> **What is required**
Restate the listing word for word; omit the images.
*** Material for this task Section Begins ***
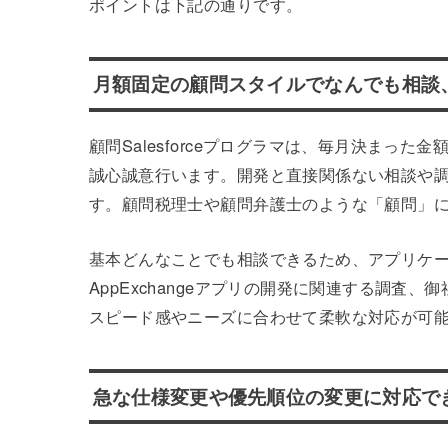
ポイントは下記の通りです。
月額固定の顧問スタイルでなんでも相談
顧問Salesforceプログラマは、毎月決まっ
誠心誠意行います。開発と直接関係ない相談や
す。顧問税理士や顧問弁護士のような「顧問」
基本どんなことでも相談できるため、アプリケーショ
AppExchangeアプリの開発に関連する調査
スピード感やニーズに合わせて柔軟な対応が可
急な仕様変更や優先順位の変更に対応で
*** Material for this task Section Ends ***
> **Answer area**
ポイントは下記の通りです。
月額固定の顧問スタイルでなんでも相談
顧問Salesforceプログラマは、毎月決まっ
誠心誠意行います。開発と直接関係ない相談や
す。顧問税理士や顧問弁護士のような「顧問」
基本どんなことでも相談できるため、アプリケーショ
AppExchangeアプリの開発に関連する調査
スピード感やニーズに合わせて柔軟な対応が可
急な仕様変更や優先順位の変更に対応で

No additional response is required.